We move into a new week not much different than the previous with the acknowledgment that it has been a bad week indeed for anyone trading with a bullish view on risk assets. Global and Asia ex-Japan equities have slumped 1.6% and (an impressive) 3.7% respectively as at the end of the week. The slumping in Asia ex-Japan has been particularly telling, as political turmoil in Europe has not helped the region, nor has the weaker than expected trade data out of China this past week.

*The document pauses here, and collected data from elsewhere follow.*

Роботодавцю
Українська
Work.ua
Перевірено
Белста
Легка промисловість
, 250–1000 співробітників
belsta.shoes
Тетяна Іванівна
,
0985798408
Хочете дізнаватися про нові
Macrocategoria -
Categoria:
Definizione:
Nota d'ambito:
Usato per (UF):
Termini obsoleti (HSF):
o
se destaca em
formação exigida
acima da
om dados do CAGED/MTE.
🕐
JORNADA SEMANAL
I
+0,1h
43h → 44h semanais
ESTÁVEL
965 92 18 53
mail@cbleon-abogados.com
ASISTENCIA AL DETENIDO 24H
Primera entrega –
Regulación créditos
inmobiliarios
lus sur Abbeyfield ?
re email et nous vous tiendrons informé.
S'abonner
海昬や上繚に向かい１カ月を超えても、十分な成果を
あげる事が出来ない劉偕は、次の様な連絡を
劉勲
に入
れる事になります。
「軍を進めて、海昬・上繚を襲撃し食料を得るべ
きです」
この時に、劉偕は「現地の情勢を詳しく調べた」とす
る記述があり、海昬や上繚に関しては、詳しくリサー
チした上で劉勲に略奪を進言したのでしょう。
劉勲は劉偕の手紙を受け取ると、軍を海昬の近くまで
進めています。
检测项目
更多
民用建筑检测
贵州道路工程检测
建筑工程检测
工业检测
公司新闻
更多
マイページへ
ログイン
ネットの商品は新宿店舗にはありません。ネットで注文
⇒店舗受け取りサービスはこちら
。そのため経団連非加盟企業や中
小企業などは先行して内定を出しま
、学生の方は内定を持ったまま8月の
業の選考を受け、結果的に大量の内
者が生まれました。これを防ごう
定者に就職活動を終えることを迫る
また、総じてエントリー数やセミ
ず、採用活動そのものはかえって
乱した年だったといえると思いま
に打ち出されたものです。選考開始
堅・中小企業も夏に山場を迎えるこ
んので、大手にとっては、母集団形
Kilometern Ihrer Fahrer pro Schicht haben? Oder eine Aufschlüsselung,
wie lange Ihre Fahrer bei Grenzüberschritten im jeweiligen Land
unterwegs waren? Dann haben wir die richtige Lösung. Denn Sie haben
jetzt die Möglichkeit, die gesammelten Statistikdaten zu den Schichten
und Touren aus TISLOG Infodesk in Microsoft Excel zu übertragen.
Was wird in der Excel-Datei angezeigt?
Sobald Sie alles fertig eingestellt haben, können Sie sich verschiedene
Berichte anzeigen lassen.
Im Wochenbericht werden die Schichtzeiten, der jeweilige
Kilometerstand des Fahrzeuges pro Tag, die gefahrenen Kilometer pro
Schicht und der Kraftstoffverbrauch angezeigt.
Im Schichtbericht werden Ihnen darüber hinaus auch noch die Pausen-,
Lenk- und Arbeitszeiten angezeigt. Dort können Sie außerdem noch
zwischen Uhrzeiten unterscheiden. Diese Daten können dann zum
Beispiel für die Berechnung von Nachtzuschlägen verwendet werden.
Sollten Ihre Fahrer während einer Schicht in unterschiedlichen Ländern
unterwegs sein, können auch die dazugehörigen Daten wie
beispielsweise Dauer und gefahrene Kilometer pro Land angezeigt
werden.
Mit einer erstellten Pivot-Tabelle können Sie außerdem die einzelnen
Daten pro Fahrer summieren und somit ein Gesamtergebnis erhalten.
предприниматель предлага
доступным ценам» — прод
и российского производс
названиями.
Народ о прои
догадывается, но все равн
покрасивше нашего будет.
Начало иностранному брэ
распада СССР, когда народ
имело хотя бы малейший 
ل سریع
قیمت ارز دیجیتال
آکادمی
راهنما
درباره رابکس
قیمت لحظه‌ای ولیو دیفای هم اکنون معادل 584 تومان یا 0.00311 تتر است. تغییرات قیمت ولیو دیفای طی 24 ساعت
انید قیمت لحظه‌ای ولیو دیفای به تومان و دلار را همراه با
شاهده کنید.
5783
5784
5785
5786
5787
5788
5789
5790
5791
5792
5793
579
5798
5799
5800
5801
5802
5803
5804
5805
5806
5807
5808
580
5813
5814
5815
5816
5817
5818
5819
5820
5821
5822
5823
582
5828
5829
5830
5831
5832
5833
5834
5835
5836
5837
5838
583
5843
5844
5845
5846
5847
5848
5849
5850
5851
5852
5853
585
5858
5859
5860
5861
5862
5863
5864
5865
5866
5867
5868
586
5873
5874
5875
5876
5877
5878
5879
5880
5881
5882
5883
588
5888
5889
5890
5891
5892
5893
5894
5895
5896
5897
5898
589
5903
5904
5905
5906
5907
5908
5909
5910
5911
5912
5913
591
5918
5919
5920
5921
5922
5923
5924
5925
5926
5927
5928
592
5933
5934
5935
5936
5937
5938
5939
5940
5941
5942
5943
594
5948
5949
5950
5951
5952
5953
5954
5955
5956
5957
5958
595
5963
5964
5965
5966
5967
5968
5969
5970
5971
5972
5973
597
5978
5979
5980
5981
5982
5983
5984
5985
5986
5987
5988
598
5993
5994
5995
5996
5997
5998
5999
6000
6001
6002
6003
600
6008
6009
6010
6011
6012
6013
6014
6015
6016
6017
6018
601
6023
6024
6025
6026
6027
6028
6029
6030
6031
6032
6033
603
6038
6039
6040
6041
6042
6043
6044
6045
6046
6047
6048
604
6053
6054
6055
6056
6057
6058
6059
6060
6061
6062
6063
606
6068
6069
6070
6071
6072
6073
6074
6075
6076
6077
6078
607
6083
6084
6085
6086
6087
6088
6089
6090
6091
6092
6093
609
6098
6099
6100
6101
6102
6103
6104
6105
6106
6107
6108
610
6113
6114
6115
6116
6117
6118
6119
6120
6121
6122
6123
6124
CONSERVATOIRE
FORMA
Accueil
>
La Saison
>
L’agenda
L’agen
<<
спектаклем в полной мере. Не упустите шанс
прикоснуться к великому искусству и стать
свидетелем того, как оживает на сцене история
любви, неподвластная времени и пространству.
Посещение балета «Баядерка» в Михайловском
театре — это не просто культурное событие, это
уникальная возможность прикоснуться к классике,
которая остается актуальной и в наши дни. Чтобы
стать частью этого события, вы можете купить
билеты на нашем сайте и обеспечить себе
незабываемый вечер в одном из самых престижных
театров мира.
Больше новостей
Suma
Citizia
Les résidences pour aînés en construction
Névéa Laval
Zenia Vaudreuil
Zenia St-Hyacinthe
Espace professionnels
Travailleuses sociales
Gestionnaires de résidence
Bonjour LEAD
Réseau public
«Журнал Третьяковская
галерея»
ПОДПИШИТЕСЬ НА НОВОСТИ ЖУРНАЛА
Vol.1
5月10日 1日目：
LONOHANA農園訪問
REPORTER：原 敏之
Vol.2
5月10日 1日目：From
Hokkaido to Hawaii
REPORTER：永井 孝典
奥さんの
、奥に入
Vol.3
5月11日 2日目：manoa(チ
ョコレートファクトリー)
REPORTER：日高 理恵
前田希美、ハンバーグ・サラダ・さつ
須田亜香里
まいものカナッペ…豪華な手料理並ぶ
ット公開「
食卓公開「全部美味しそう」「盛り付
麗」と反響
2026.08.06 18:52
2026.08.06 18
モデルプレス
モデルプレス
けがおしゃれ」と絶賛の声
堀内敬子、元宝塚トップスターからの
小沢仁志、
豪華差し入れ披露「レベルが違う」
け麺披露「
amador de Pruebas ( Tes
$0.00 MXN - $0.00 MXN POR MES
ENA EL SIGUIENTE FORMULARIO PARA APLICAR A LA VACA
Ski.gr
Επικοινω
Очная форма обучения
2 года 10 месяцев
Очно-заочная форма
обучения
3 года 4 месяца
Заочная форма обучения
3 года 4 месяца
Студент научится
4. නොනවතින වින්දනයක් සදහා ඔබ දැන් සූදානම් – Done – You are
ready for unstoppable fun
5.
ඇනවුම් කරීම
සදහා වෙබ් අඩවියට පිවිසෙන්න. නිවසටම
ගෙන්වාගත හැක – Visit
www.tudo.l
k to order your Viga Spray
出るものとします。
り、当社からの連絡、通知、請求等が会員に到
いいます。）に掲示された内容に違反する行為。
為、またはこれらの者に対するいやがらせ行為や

FX volatility in Asia has been rising since bottoming out around the turn of the month, coincidental with the break out to a new three-plus month high in our USD/Asian FX index. Interestingly the vol reaction in the higher-beta KRW came later relative to currencies like SGD and TWD. The move higher in vol perhaps reflects of concerns over Europe once again knocking global growth through the financial market channel. The fact that a number of currencies in Asia are sinking to new multi month lows versus the greenback (Thailand, India, and Indonesia) is indicative of the logical direction for vol.

The People’s Bank of China, on Sunday announced it would cut the ratio of capital reserves required to be held by financial institutions within the country, to stimulate the economy.

Greece moved closer to fresh elections on the weekend as talks between political parties, who are divided over austerity measures, failed to establish a coalition government.

Voters angry at the austerity measures, imposed in order to secure bailout funding from the European Union, demolished the ruling government at last week’s poll but failed to give any party a parliamentary majority.

If the country is forced to hold new elections it will be unable to enact further planned austerity measures in the next month, putting at risk the bailout funding and the country’s membership in the eurozone.

EU Finance Ministers called an emergency meeting today, to discuss the ousting of Greece from the euro.

This uncertainty continues to feed the risk aversion sentiments of the markets.

The Yen and USD continue to benefit from the run for safety, both increasing by of 0.3% against most of the major trading partners.